Transcribed page contents
============================================================
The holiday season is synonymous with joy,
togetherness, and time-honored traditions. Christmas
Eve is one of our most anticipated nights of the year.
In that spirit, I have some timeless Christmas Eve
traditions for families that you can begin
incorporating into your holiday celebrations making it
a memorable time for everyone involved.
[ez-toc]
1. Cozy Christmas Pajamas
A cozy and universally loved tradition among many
============================================================
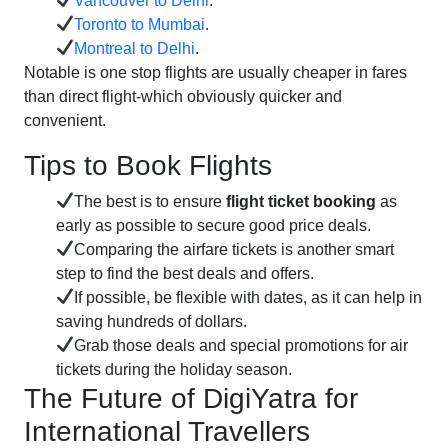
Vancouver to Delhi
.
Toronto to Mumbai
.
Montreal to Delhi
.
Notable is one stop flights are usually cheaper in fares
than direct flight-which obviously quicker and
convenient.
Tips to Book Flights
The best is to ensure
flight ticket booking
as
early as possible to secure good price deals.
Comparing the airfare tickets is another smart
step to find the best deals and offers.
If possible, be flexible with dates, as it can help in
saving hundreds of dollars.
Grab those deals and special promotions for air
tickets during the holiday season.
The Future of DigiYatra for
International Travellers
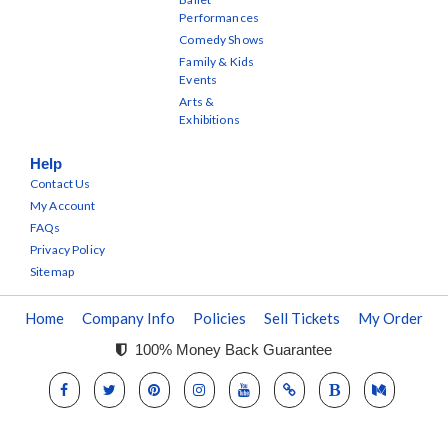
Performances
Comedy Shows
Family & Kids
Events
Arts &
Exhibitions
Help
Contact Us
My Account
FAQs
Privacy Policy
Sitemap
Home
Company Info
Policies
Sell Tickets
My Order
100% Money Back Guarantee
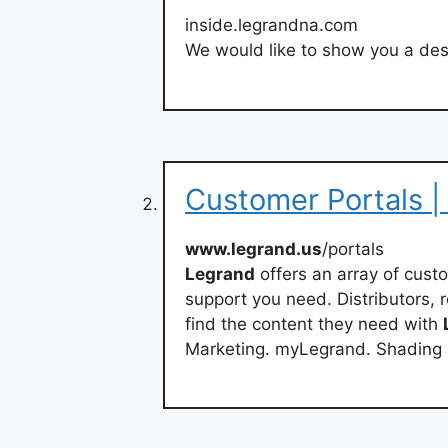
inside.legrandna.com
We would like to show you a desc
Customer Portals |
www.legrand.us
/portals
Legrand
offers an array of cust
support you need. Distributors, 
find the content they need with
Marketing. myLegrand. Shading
============================================================
Copy out each line of the entries where the word "need" is found.

# TASK SOLUTION
support you need. Distributors, 
find the content they need with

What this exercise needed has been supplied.